Кащеев не нашёлся что ответить.

Я попросил слова:

— С оратором я совершенно согласен. Сделали мы действительно мало, и всю нашу деятельность можно охарактеризовать так: за три недели существования Комитета общественной безопасности и Исполнительной комиссии не случилось ни одного погрома и ни одного убийства.

Когда кончался доклад Исполнительной комиссии, начинались прения. Сперва предоставлялось слово трём ораторам, чтобы высказаться против доклада, а затем — такому же количеству желающих говорить в защиту. После этого уступалось время запросам. И не проходило ни одного заседания, чтобы не делался запрос о милиции.
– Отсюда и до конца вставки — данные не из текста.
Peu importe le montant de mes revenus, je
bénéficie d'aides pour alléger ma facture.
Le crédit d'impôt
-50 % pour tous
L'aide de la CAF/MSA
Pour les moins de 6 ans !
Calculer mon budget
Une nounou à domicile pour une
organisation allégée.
В большинстве случаев с таким запросом выступал И. С. Яковлев. Нравились ли ему одобрительные возгласы и аплодисменты или действительно он, несмотря на свои пожилые годы и интеллигентность, всё зло видел в полиции, но только каждый раз он задавал вопрос: «А почему на такой-то улице в форме милиционера стоит бывший городовой?» В парламенте раздавался шум и крики порицания.

Сперва мы относились к этим вопросам с вниманием и отвечали, что нельзя же сразу подобрать весь кадровый состав милиции. Вскоре это начало меня раздражать, и я желчно просил сделавшего запрос прислать к нам с его рекомендательной карточкой лицо, достойное этой должности.
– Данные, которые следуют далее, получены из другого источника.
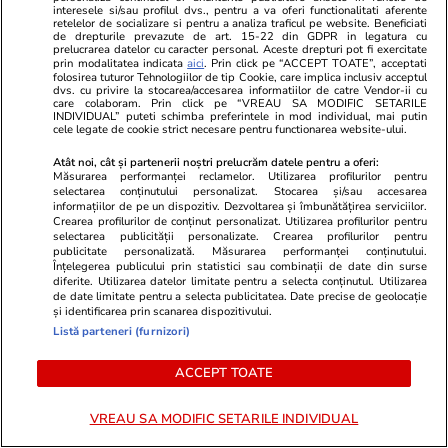
interesele si/sau profilul dvs., pentru a va oferi functionalitati aferente
retelelor de socializare si pentru a analiza traficul pe website. Beneficiati
de drepturile prevazute de art. 15-22 din GDPR in legatura cu
prelucrarea datelor cu caracter personal. Aceste drepturi pot fi exercitate
prin modalitatea indicata
aici
. Prin click pe “ACCEPT TOATE”, acceptati
folosirea tuturor Tehnologiilor de tip Cookie, care implica inclusiv acceptul
Vacanțe și Cultură
19:15
Vacanțe și Cultu
dvs. cu privire la stocarea/accesarea informatiilor de catre Vendor-ii cu
care colaboram. Prin click pe “VREAU SA MODIFIC SETARILE
Trucuri eficiente împotriva
Cât te costă
INDIVIDUAL” puteti schimba preferintele in mod individual, mai putin
cele legate de cookie strict necesare pentru functionarea website-ului.
țânțarilor, în vacanță: cum să
cazare în Gre
Atât noi, cât și partenerii noștri prelucrăm datele pentru a oferi:
dormi liniștit în camera de hotel
complete pe 
Măsurarea performanței reclamelor. Utilizarea profilurilor pentru
selectarea conținutului personalizat. Stocarea și/sau accesarea
fără să folosești substanțe
scutit de Ta
informațiilor de pe un dispozitiv. Dezvoltarea și îmbunătățirea serviciilor.
Crearea profilurilor de conținut personalizat. Utilizarea profilurilor pentru
chimice periculoase
Climatică
selectarea publicității personalizate. Crearea profilurilor pentru
publicitate personalizată. Măsurarea performanței conținutului.
Înțelegerea publicului prin statistici sau combinații de date din surse
diferite. Utilizarea datelor limitate pentru a selecta conținutul. Utilizarea
de date limitate pentru a selecta publicitatea. Date precise de geolocație
Horoscop
25 iul.
și identificarea prin scanarea dispozitivului.
Listă parteneri (furnizori)
Horoscop 26 iulie 2026. Racii
încep o perioadă mai dificilă în
ACCEPT TOATE
relația cu superiorii, poate și pe
fondul unui volum mai mare de
VREAU SA MODIFIC SETARILE INDIVIDUAL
— Граждане, прошу помнить, что все способные носить оружие — на фронте. Здесь же без дела шляются только подлые дезертиры, коих можно лишь судить, а не нанимать в милицию.

Плоха была полиция главным образом потому, что ей мало платили, чем толкали на взяточничество. Наскоро заменившая её милиция была во много раз хуже. В милицию после выпуска из тюрем попало много уголовных преступников.

Правда, в первые недели существования Комитета общественной безопасности милиция держала себя прилично, но затем вновь началось взяточничество и даже грабежи.

Комиссаром милиции состоял инженер Лебединский, очень милый и неглупый человек. Начальником был избран капитан Захаров, добродушный толстяк. Работали они оба не покладая рук, приходя в полное отчаяние от объёма необходимого сделать. Да и что могли они, когда в самой милиции по образцу воинских частей образовался совдеп, созывались митинги, на которых выносились постановления и порицания начальству. И главным обвинением, конечно, выставлялась контрреволюционность.

Армия не только с каждым днём, но и с каждым часом разрушалась. Если ранее гражданина поражало огромное количество солдат, обучающихся на улицах строю, то теперь эта серая масса праздно шаталась по всем площадям. Куда ни пойдёшь — всюду солдаты со своими семечками. Присутствие лузги от подсолнухов неразрывно связано с представлением о революции.

Значительно изменилась и внешняя форма солдат. Все они сняли с себя не только погоны. Почему-то, нося шинели в рукава, солдаты отстёгивали на спине хлястик, очевидно, как символ свободы. Это придавало им безобразный и распущенный вид.

Со дня революции я не помню обучающихся на улице солдат. А что переносило от них наше бедное офицерство!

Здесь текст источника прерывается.